2. Dans la trace du sillon
Si évolution il y a en musique par les outils numériques interactifs, elle ne peut être appréciée que si on prend en compte le bouleversement profond qui l’a précédé de quelques décennies à peine, à savoir l’apparition de l’enregistrement sonore et sa diffusion à large échelle.
Le changement le plus flagrant fut sans doute dans les conditions de l’écoute musicale : contrairement à il y a à peine un siècle, où toute musique devait être jouée in situ pour être entendue, les neuf dixièmes de celle que nous écoutons aujourd’hui quotidiennement proviennent d’enregistrements, dont peut-être la moitié est associée à des images.

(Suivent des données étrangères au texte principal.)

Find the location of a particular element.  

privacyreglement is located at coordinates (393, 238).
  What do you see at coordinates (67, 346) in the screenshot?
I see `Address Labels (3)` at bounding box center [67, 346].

Il y déjà longtemps que le temps de ce que nous entendons a pris une valeur implicitement relative (à la radio, sur disque, cassette, au cinéma, à la télévision, aujourd’hui sur internet) par rapport à celui de la musique qui se crée devant un public ou dans la vie en général, avec toutes les mises en abîme que cela peut entraîner : entendre et montrer un orchestre au cinéma, mettre sur scène un poste de radio ou une projection vidéo, etc.
La pratique musicale, de la composition ou de l’instrument, est elle-même aussi fortement influencée depuis un demi-siècle au moins par la trace enregistrée : les idées musicales circulent, leur mise en œuvre sonore surtout se transmet, jusqu’à en devenir la forme de référence (rôle du microsillon puis du cd), la matière d’une re-création (sampling, remix) ou même la seule forme de l’œuvre (électroacoustique) : l’industrie musicale a profondément changé de nature depuis les premières partitions imprimées.
La confrontation des dimensions du temps vécu, écrit et capté a été au cœur de l’évolution musicale tout au long du vingtième siècle.